*** Block opens ***

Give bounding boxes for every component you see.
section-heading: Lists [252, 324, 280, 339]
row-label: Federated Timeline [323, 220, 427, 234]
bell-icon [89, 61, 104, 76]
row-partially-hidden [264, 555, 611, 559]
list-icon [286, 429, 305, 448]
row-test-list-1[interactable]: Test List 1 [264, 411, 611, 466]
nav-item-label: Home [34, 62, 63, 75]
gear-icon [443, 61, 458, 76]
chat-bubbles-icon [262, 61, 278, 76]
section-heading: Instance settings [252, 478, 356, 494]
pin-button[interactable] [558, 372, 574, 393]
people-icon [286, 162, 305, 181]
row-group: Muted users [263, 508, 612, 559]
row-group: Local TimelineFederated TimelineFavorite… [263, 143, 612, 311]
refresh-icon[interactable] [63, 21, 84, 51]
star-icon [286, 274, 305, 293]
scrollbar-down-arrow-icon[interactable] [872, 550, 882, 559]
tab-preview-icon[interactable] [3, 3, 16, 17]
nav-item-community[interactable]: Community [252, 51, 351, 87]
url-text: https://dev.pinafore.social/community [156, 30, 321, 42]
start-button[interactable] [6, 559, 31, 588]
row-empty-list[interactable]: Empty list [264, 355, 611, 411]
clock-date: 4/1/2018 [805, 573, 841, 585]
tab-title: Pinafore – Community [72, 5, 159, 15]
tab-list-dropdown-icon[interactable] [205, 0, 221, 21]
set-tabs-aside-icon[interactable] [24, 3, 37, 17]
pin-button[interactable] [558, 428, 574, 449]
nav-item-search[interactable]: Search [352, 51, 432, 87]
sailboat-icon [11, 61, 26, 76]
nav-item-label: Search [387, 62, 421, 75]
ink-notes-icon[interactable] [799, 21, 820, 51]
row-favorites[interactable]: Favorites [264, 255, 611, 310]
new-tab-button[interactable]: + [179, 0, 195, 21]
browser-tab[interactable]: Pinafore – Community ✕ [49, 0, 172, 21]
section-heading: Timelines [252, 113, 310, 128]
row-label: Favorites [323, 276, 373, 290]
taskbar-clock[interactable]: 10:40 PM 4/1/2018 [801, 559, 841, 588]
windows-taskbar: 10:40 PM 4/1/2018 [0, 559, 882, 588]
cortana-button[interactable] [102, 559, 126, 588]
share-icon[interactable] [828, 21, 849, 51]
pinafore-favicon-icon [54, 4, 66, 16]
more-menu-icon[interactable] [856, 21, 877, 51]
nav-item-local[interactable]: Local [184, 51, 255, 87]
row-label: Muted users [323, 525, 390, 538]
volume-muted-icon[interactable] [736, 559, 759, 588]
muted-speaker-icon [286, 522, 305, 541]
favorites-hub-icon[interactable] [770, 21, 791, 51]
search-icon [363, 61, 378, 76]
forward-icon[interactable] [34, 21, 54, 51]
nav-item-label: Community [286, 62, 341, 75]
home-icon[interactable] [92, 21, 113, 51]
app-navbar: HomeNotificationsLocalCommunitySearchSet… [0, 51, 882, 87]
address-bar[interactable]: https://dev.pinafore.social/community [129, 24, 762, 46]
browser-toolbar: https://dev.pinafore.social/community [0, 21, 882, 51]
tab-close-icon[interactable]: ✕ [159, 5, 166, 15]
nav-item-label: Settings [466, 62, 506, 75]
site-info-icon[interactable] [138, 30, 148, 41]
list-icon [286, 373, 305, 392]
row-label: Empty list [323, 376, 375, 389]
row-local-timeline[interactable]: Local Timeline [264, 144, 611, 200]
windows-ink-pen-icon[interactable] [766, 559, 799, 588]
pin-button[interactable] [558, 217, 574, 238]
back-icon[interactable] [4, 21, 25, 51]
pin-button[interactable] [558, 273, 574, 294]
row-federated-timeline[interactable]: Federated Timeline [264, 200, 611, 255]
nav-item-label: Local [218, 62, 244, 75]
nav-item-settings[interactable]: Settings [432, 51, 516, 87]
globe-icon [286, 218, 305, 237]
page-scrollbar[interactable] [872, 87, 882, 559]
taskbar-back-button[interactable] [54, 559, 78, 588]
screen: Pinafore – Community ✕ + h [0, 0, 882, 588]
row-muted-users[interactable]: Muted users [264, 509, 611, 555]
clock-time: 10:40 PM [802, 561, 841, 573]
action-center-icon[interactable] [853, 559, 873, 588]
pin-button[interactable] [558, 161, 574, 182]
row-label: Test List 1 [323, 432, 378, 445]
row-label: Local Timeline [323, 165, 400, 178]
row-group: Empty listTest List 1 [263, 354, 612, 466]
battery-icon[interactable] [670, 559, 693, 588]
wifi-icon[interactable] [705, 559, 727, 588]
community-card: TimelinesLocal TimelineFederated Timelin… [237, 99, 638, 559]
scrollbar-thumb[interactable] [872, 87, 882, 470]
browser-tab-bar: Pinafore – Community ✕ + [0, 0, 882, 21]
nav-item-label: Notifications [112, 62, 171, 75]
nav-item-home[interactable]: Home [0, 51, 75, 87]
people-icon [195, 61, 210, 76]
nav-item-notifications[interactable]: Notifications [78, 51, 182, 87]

*** Block closes ***

Work instructions | Retype the records above in full. Every word should match.

Solved exercise |
Give bounding boxes for every component you see.
section-heading: Lists [252, 324, 280, 339]
row-label: Federated Timeline [323, 220, 427, 234]
bell-icon [89, 61, 104, 76]
row-partially-hidden [264, 555, 611, 559]
list-icon [286, 429, 305, 448]
row-test-list-1[interactable]: Test List 1 [264, 411, 611, 466]
nav-item-label: Home [34, 62, 63, 75]
gear-icon [443, 61, 458, 76]
chat-bubbles-icon [262, 61, 278, 76]
section-heading: Instance settings [252, 478, 356, 494]
pin-button[interactable] [558, 372, 574, 393]
people-icon [286, 162, 305, 181]
row-group: Muted users [263, 508, 612, 559]
row-group: Local TimelineFederated TimelineFavorite… [263, 143, 612, 311]
refresh-icon[interactable] [63, 21, 84, 51]
star-icon [286, 274, 305, 293]
scrollbar-down-arrow-icon[interactable] [872, 550, 882, 559]
tab-preview-icon[interactable] [3, 3, 16, 17]
nav-item-community[interactable]: Community [252, 51, 351, 87]
url-text: https://dev.pinafore.social/community [156, 30, 321, 42]
start-button[interactable] [6, 559, 31, 588]
row-empty-list[interactable]: Empty list [264, 355, 611, 411]
clock-date: 4/1/2018 [805, 573, 841, 585]
tab-title: Pinafore – Community [72, 5, 159, 15]
tab-list-dropdown-icon[interactable] [205, 0, 221, 21]
set-tabs-aside-icon[interactable] [24, 3, 37, 17]
pin-button[interactable] [558, 428, 574, 449]
nav-item-search[interactable]: Search [352, 51, 432, 87]
sailboat-icon [11, 61, 26, 76]
nav-item-label: Search [387, 62, 421, 75]
ink-notes-icon[interactable] [799, 21, 820, 51]
row-favorites[interactable]: Favorites [264, 255, 611, 310]
new-tab-button[interactable]: + [179, 0, 195, 21]
browser-tab[interactable]: Pinafore – Community ✕ [49, 0, 172, 21]
section-heading: Timelines [252, 113, 310, 128]
row-label: Favorites [323, 276, 373, 290]
taskbar-clock[interactable]: 10:40 PM 4/1/2018 [801, 559, 841, 588]
windows-taskbar: 10:40 PM 4/1/2018 [0, 559, 882, 588]
cortana-button[interactable] [102, 559, 126, 588]
share-icon[interactable] [828, 21, 849, 51]
pinafore-favicon-icon [54, 4, 66, 16]
more-menu-icon[interactable] [856, 21, 877, 51]
nav-item-local[interactable]: Local [184, 51, 255, 87]
row-label: Muted users [323, 525, 390, 538]
volume-muted-icon[interactable] [736, 559, 759, 588]
muted-speaker-icon [286, 522, 305, 541]
favorites-hub-icon[interactable] [770, 21, 791, 51]
search-icon [363, 61, 378, 76]
forward-icon[interactable] [34, 21, 54, 51]
nav-item-label: Community [286, 62, 341, 75]
home-icon[interactable] [92, 21, 113, 51]
app-navbar: HomeNotificationsLocalCommunitySearchSet… [0, 51, 882, 87]
address-bar[interactable]: https://dev.pinafore.social/community [129, 24, 762, 46]
browser-toolbar: https://dev.pinafore.social/community [0, 21, 882, 51]
tab-close-icon[interactable]: ✕ [159, 5, 166, 15]
nav-item-label: Settings [466, 62, 506, 75]
site-info-icon[interactable] [138, 30, 148, 41]
list-icon [286, 373, 305, 392]
row-label: Empty list [323, 376, 375, 389]
row-local-timeline[interactable]: Local Timeline [264, 144, 611, 200]
windows-ink-pen-icon[interactable] [766, 559, 799, 588]
pin-button[interactable] [558, 217, 574, 238]
back-icon[interactable] [4, 21, 25, 51]
pin-button[interactable] [558, 273, 574, 294]
row-federated-timeline[interactable]: Federated Timeline [264, 200, 611, 255]
nav-item-label: Local [218, 62, 244, 75]
nav-item-settings[interactable]: Settings [432, 51, 516, 87]
globe-icon [286, 218, 305, 237]
page-scrollbar[interactable] [872, 87, 882, 559]
taskbar-back-button[interactable] [54, 559, 78, 588]
screen: Pinafore – Community ✕ + h [0, 0, 882, 588]
row-muted-users[interactable]: Muted users [264, 509, 611, 555]
clock-time: 10:40 PM [802, 561, 841, 573]
action-center-icon[interactable] [853, 559, 873, 588]
pin-button[interactable] [558, 161, 574, 182]
row-label: Test List 1 [323, 432, 378, 445]
row-label: Local Timeline [323, 165, 400, 178]
row-group: Empty listTest List 1 [263, 354, 612, 466]
battery-icon[interactable] [670, 559, 693, 588]
wifi-icon[interactable] [705, 559, 727, 588]
community-card: TimelinesLocal TimelineFederated Timelin… [237, 99, 638, 559]
scrollbar-thumb[interactable] [872, 87, 882, 470]
browser-tab-bar: Pinafore – Community ✕ + [0, 0, 882, 21]
nav-item-label: Notifications [112, 62, 171, 75]
nav-item-home[interactable]: Home [0, 51, 75, 87]
people-icon [195, 61, 210, 76]
nav-item-notifications[interactable]: Notifications [78, 51, 182, 87]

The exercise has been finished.